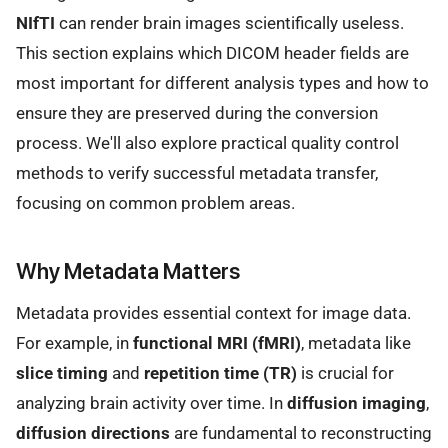
NIfTI
can render brain images scientifically useless.
This section explains which DICOM header fields are
most important for different analysis types and how to
ensure they are preserved during the conversion
process. We'll also explore practical quality control
methods to verify successful metadata transfer,
focusing on common problem areas.
Why Metadata Matters
Metadata provides essential context for image data.
For example, in
functional MRI (fMRI)
, metadata like
slice timing
and
repetition time (TR)
is crucial for
analyzing brain activity over time. In
diffusion imaging
,
diffusion directions
are fundamental to reconstructing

• • •

◆ **EXERCISE PROMPT**:
Write every line of the data out again exactly, leaving out all images.

◆ **RESPONSE**:
NIfTI
can render brain images scientifically useless.
This section explains which DICOM header fields are
most important for different analysis types and how to
ensure they are preserved during the conversion
process. We'll also explore practical quality control
methods to verify successful metadata transfer,
focusing on common problem areas.
Why Metadata Matters
Metadata provides essential context for image data.
For example, in
functional MRI (fMRI)
, metadata like
slice timing
and
repetition time (TR)
is crucial for
analyzing brain activity over time. In
diffusion imaging
,
diffusion directions
are fundamental to reconstructing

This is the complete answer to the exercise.